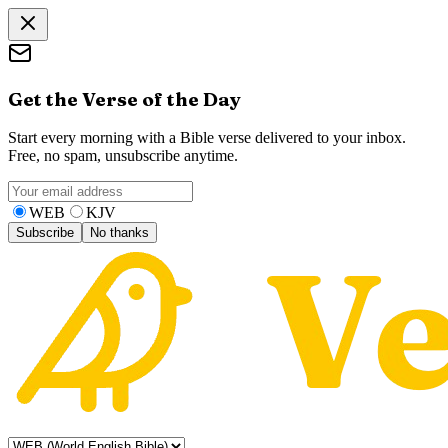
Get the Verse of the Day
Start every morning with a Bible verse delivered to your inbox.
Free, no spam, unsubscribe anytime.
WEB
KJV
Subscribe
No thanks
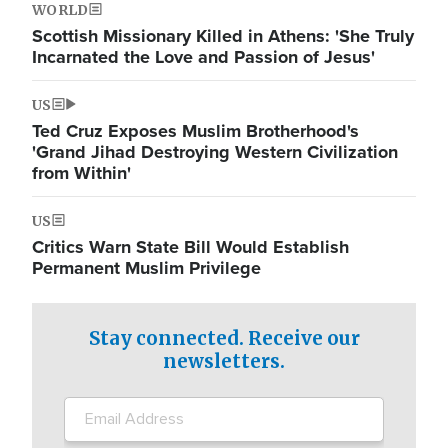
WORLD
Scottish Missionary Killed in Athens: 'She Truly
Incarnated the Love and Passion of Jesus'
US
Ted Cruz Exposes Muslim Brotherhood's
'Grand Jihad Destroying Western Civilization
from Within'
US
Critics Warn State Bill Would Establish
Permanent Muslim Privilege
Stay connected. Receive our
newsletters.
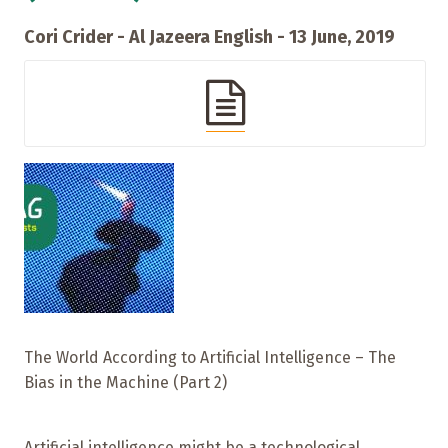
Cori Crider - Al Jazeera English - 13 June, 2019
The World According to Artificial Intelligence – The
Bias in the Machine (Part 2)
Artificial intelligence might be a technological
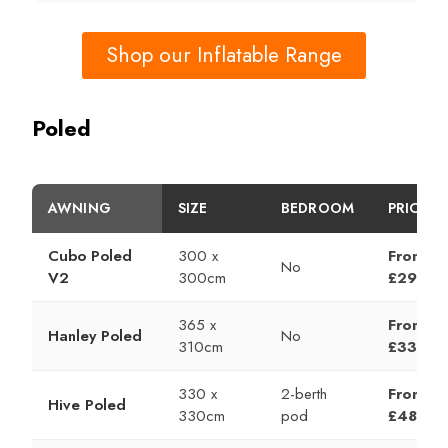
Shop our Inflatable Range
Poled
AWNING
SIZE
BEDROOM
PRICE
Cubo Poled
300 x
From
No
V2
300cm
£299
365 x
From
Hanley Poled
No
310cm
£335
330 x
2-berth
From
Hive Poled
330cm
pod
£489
_____
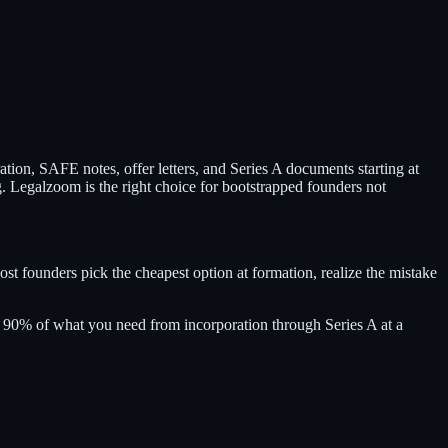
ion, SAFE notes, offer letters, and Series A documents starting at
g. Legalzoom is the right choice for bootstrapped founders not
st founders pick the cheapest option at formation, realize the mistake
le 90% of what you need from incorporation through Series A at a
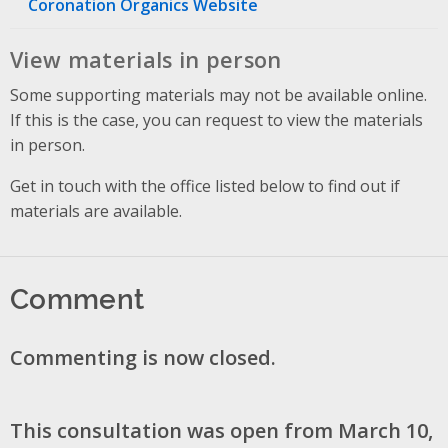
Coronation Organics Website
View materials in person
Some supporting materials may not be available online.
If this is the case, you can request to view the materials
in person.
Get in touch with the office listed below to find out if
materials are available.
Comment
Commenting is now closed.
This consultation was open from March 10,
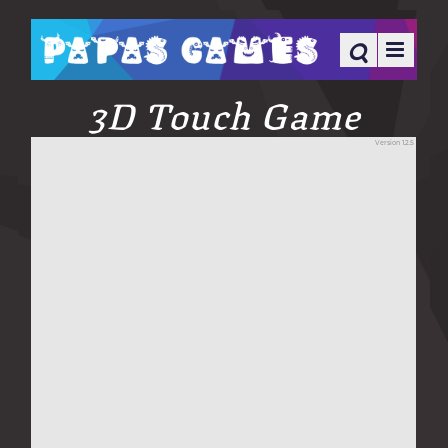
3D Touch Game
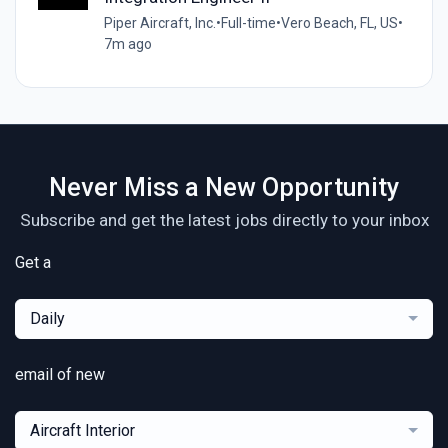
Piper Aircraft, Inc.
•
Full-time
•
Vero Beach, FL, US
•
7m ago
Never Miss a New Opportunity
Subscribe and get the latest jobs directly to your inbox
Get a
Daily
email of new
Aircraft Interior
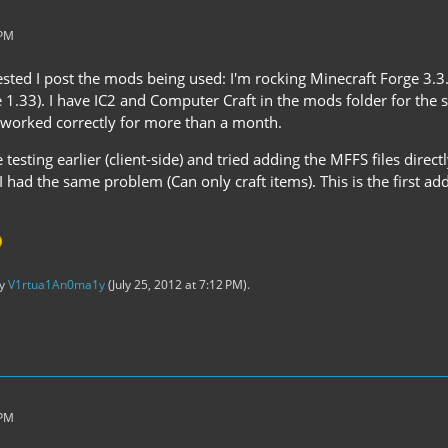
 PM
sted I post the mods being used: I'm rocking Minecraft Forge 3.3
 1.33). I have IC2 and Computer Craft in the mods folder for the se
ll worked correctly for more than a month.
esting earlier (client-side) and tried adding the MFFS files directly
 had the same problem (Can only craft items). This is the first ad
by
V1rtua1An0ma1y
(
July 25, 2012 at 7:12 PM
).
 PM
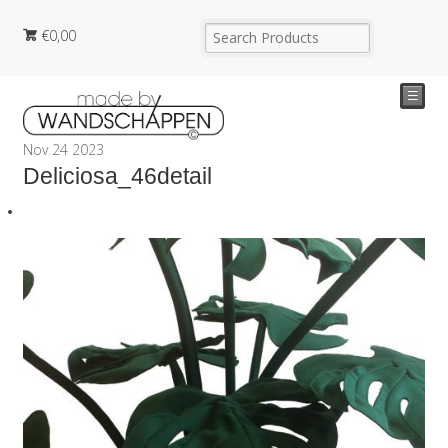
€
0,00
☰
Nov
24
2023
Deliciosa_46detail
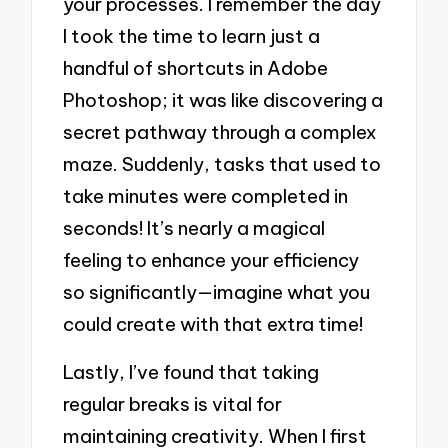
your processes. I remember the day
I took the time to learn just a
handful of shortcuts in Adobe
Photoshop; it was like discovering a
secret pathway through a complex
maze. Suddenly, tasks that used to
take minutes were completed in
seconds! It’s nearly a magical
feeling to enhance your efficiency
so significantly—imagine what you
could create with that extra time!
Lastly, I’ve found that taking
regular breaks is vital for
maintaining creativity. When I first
_____
#### [Your assignment]
All lines above in which the word "Series" occurs should be identified and copied.

#### [Response below]
ion, SAFE notes, offer letters, and Series A documents starting at
le 90% of what you need from incorporation through Series A at a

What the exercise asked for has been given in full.